Andrew Williams got stuck in at one of Manchester's finest raving spaces.
Skiddle Staff
Date published: 5th Feb 2018
Image: Hidden (source)
Downtex Mill is a former textiles factory on Mary Street in Manchester, just off Bury New Road. The old workspace is now home to Hidden, a nightclub which hosts events from some of the cities’ most prolific promoters. The space has become integral to the local underground scene since it opened in 2015, with the multi-story venue hosting acclaimed DJs and low-key art exhibitions.
After bemoaning our driver’s lack directional skills (he had one job and ironically couldn't find the club), we joined the back of swelling queue outside. It seems local university exams had just ended and a couple of hundred eager students, all in big groups, huddled and chatted in a line which snaked its way around a cold, empty car park.
The area around Strangeways is navigating a transition as new, creative projects displace traditional tenants, with Hidden, along with the White Hotel, utilising buildings where the businesses of yesteryear used to operate.
Manchester is a city where electronic music and industrial heritage clash. But unlike the purpose-built Phonox down in Brixton or Mint Club in Leeds, for instance, the city hasn’t got many well-programmed, purpose-built club spaces.
Hidden is anything but well-furnished and it has transformed a once neglected building. That’s its charm. The bare breezeblocks, makeshift woodchip drinks bars, rustic steel caging in the stairwells and various gaping holes in the walls, give the club a similar feel to the Warehouse Project — in that although it works as a venue, it shouldn’t be there.
The heaving venue meant the Blue Room upstairs was best avoided. The less rowdy basement room, The Den, soundtracked by Swiss DJ Sassy J playing an extended set, was the place to camp out. It’s a shame as Leon Vynehall was soundtracking the Blue Room, a producer and DJ who makes and plays genre-spanning, textured music layered with gorgeous sonic samples. But it wasn’t to be.
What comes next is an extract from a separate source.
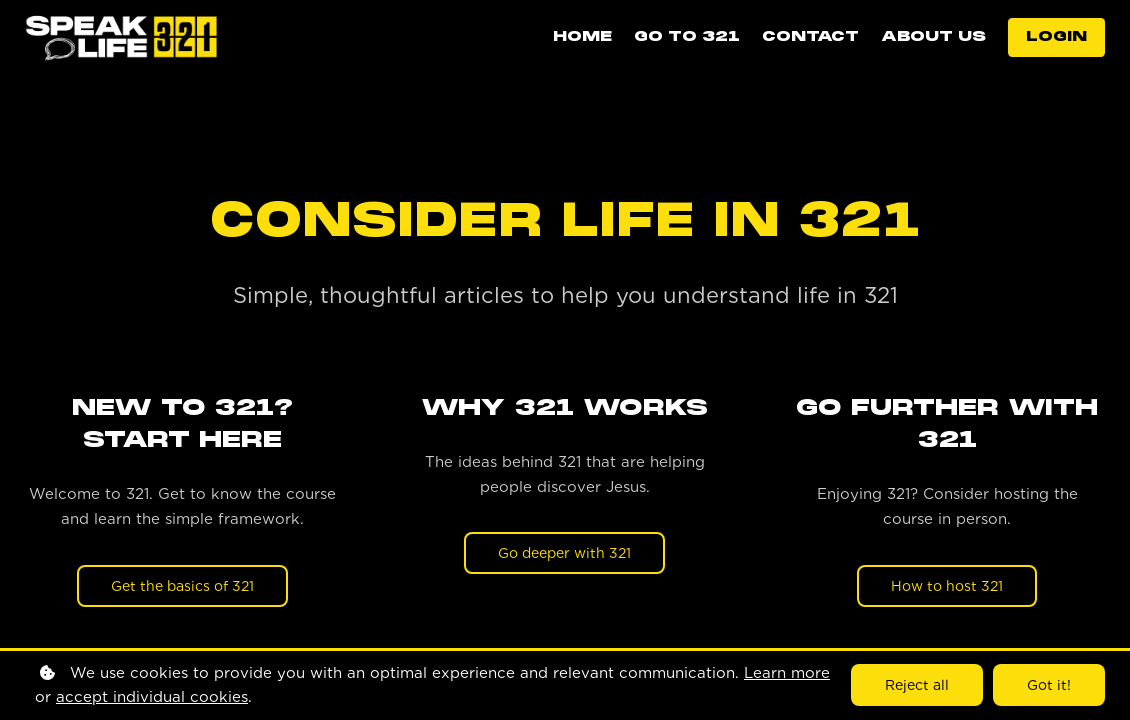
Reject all (917, 685)
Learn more (787, 673)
Sassy J, though, journeyed through a breadth of genres — from classic house and disco cuts to harmonic gospel and intricate African rhythms. Between spinning Larry Heard’s ‘Missing You’ and Greg Henderson’s 1982 disco classic, ‘Dreamin’, the basement grew to a friendly — but not too busy — level of intimacy under the ferns and foliage decorating the DJ booth.
Her passions, apart from her musical endeavours, lie in homemade crafts, and she transfers this creative vision into diverse technicolour sets as vibrant as the clothing pieces she makes and sells online. Self-described as a “DJ, Music Lover, Handcrafting Artist,” her warm and heartfelt sets resonate as she relishes in sharing her eclectic tastes with dancefloors the world over.
Repeatedly avoiding the glances of the overzealous bouncers to enjoy a crafty cigarette or two in the booth, she bobbed and beamed, and served up four hours of feel-good soulful selections before the Ossia residents took things through to closing at 4 am.